Or, you could abandon your quasi-cinematic, story-gamey, everyone-who-isn’t-a-PC-or-a-villain-is-a-schmuck, I-don’t-do-beancounting-we-level-up-whenever-the-mood-strikes-me style and embrace player agency and actual consequences. I did, and it’s great over here.

I agree with you about saving throws though. I houseruled those.

Ludanto - thanks for the saves-mapping, that’s really helpful. Looks like I’ll have to make up some Proficiencies for pankration, shouldn’t be too hard.

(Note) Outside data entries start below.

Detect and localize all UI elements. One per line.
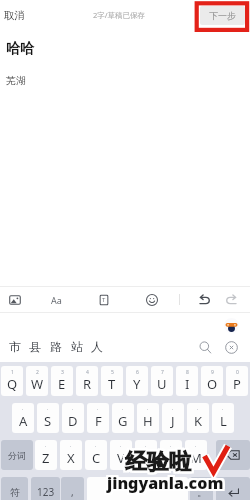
button[interactable]: 站 <box>66 335 87 357</box>
staticText: 分词 <box>8 450 26 461</box>
button[interactable]: 县 <box>24 335 45 357</box>
staticText: 经验啦 <box>127 448 193 476</box>
staticText: X <box>67 449 75 467</box>
staticText: T <box>108 375 116 393</box>
button[interactable]: Delete <box>216 440 250 470</box>
staticText: 7 <box>161 369 164 376</box>
staticText: jingyanla.com <box>107 472 224 494</box>
button[interactable]: 7 <box>151 366 173 396</box>
button[interactable]: 123 <box>31 477 60 500</box>
staticText: 经验啦 <box>125 450 191 478</box>
staticText: jingyanla.com <box>109 474 226 496</box>
button[interactable]: 2 <box>26 366 48 396</box>
staticText: 下一步 <box>209 10 236 21</box>
staticText: U <box>157 375 167 393</box>
button[interactable]: · <box>60 440 82 470</box>
staticText: 经验啦 <box>125 448 191 476</box>
button[interactable]: 符 <box>1 477 28 500</box>
button[interactable]: · <box>212 403 234 433</box>
button[interactable]: · <box>110 440 132 470</box>
staticText: · <box>45 443 47 450</box>
staticText: 路 <box>50 339 62 354</box>
button[interactable]: 1 <box>1 366 23 396</box>
button[interactable]: 9 <box>201 366 223 396</box>
button[interactable]: 6 <box>126 366 148 396</box>
button[interactable]: · <box>62 403 84 433</box>
button[interactable]: Search <box>194 336 216 358</box>
button[interactable]: 人 <box>86 335 107 357</box>
button[interactable]: 分词 <box>1 440 33 470</box>
staticText: · <box>145 443 147 450</box>
staticText: F <box>95 412 102 430</box>
button[interactable]: Insert image <box>4 286 26 313</box>
staticText: T <box>102 296 106 304</box>
staticText: · <box>147 406 149 413</box>
button[interactable]: · <box>112 403 134 433</box>
staticText: 1 <box>11 369 14 376</box>
button[interactable]: 取消 <box>4 9 25 22</box>
staticText: 0 <box>236 369 239 376</box>
button[interactable]: · <box>37 403 59 433</box>
staticText: E <box>58 375 66 393</box>
staticText: · <box>47 406 49 413</box>
button[interactable]: · <box>85 440 107 470</box>
button[interactable]: Enter <box>216 477 250 500</box>
button[interactable]: · <box>137 403 159 433</box>
button[interactable]: · <box>135 440 157 470</box>
button[interactable]: 3 <box>51 366 73 396</box>
staticText: D <box>68 412 78 430</box>
staticText: · <box>195 443 197 450</box>
staticText: · <box>172 406 174 413</box>
staticText: 经验啦 <box>123 448 189 476</box>
staticText: A <box>19 412 28 430</box>
button[interactable]: 5 <box>101 366 123 396</box>
button[interactable]: Undo <box>194 286 216 313</box>
staticText: R <box>83 375 92 393</box>
staticText: H <box>143 412 153 430</box>
staticText: 站 <box>71 339 83 354</box>
staticText: 4 <box>86 369 89 376</box>
button[interactable]: 下一步 <box>200 6 245 25</box>
button[interactable]: · <box>12 403 34 433</box>
staticText: O <box>207 375 218 393</box>
button[interactable]: · <box>162 403 184 433</box>
staticText: C <box>92 449 101 467</box>
button[interactable]: 路 <box>45 335 66 357</box>
button[interactable]: 0 <box>226 366 248 396</box>
staticText: jingyanla.com <box>105 472 222 494</box>
button[interactable]: 市 <box>4 335 25 357</box>
staticText: 8 <box>186 369 189 376</box>
button[interactable]: Emoji <box>141 286 163 313</box>
staticText: 经验啦 <box>123 450 189 478</box>
button[interactable]: · <box>187 403 209 433</box>
button[interactable]: , <box>61 477 84 500</box>
button[interactable]: Text box <box>93 286 115 313</box>
button[interactable]: 。 <box>190 477 213 500</box>
staticText: 经验啦 <box>127 446 193 474</box>
button[interactable]: · <box>185 440 207 470</box>
button[interactable]: Space <box>87 477 188 500</box>
staticText: 哈哈 <box>6 40 34 58</box>
staticText: 经验啦 <box>123 446 189 474</box>
button[interactable]: · <box>87 403 109 433</box>
button[interactable]: 8 <box>176 366 198 396</box>
staticText: V <box>117 449 125 467</box>
staticText: Aa <box>51 294 62 306</box>
staticText: 9 <box>211 369 214 376</box>
staticText: S <box>44 412 52 430</box>
staticText: 。 <box>197 486 207 499</box>
staticText: · <box>170 443 172 450</box>
staticText: M <box>190 449 202 467</box>
staticText: 3 <box>61 369 64 376</box>
staticText: 人 <box>91 339 103 354</box>
button[interactable]: 4 <box>76 366 98 396</box>
staticText: , <box>71 485 74 499</box>
button[interactable]: · <box>35 440 57 470</box>
staticText: Z <box>42 449 50 467</box>
button[interactable]: Hide keyboard <box>220 336 242 358</box>
button[interactable]: Redo <box>220 286 242 313</box>
staticText: 符 <box>10 486 20 499</box>
button[interactable]: · <box>160 440 182 470</box>
button[interactable]: Font style <box>45 286 67 313</box>
staticText: jingyanla.com <box>105 474 222 496</box>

I don’t agree that it’s a lot of work (frankly it’s much less work than trying to bash Saga Edition’s Feats into something sensible), and of course if I didn’t think there was much gain, I wouldn’t even be doing it!

I can certainly see that treasure is pretty essential (feeding into trade, domain management, building armies and so on), can’t see that XP really matters, though. It’s ultimately a pacing mechanic and nothing more.

I might have said this on the RPGnet thread, but I’d add the unarmed combat proficiency from the player’s companion onto other class’s lists besides the Mystic if you want to make pankration a major feature.

(Just as an aside, XP in ACKs isn’t just a pacing mechanic. It’s a score. You can’t just show up and expect to live past a couple of levels. When played as written, you have to earn that XP. Having a 10th level character doesn’t mean you’ve played a lot, it means that you’ve played well.)

Ooh. Forgot about the PC.

Sorry Ludanto, that’s the typical sort of old school thinking about levels I don’t subscribe to at all. I’m intending this game to start at 5th level, I’ve go no time for shepherding a bunch of incompetents through the early levels. Neither I, nor my group have to “earn” anything in our entertainment time. The only yardstick that matters is our enjoyment, and low level D&D is far from fun for me.

Kiero - Great to see you giving ACKS a try! Hellenistic Greece is one of my personal favorite eras of history, and is ripe for ACKS-style gaming. As it happens, I’ve also given some thought as to how you can introduce high level characters into a plausible historical world. So here’s my advice!

CLASSES
You absolutely can have your players use the Player’s Companion to design their own classes.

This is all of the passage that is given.